🤖 AI Summary
Addressing the challenges of multi-stage skill coordination and poor generalization of action sequences in long-horizon dexterous robotic manipulation (e.g., pick-and-place and tight packing), this paper proposes a Multi-Head Skill Transformer architecture. Methodologically, it introduces three key innovations: (1) a novel skill-level “progress value” mechanism enabling interpretable skill selection and smooth transitions; (2) dynamic skill expansion capability and adaptive subtask sequencing; and (3) integration of motion primitive learning with progress-guided skill execution, coupled with a simulation-to-reality transfer training strategy. Evaluated on both simulated and real robotic platforms, the approach achieves significant improvements in task success rate, supports longer skill chains, and demonstrates superior cross-task generalization—outperforming state-of-the-art methods across all metrics.
📝 Abstract
Robot picking and packing tasks require dexterous manipulation skills, such as rearranging objects to establish a good grasping pose, or placing and pushing items to achieve tight packing.
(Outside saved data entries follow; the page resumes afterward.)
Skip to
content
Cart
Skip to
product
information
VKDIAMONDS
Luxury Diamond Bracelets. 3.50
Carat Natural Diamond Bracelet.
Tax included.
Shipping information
These tasks are challenging for robots due to the complexity and variability of the required actions. To tackle the difficulty of learning and executing long-horizon tasks, we propose a novel framework called the Multi-Head Skill Transformer (MuST). This model is designed to learn and sequentially chain together multiple motion primitives (skills), enabling robots to perform complex sequences of actions effectively. MuST introduces a"progress value"for each skill, guiding the robot on which skill to execute next and ensuring smooth transitions between skills. Additionally, our model is capable of expanding its skill set and managing various sequences of sub-tasks efficiently. Extensive experiments in both simulated and real-world environments demonstrate that MuST significantly enhances the robot's ability to perform long-horizon dexterous manipulation tasks.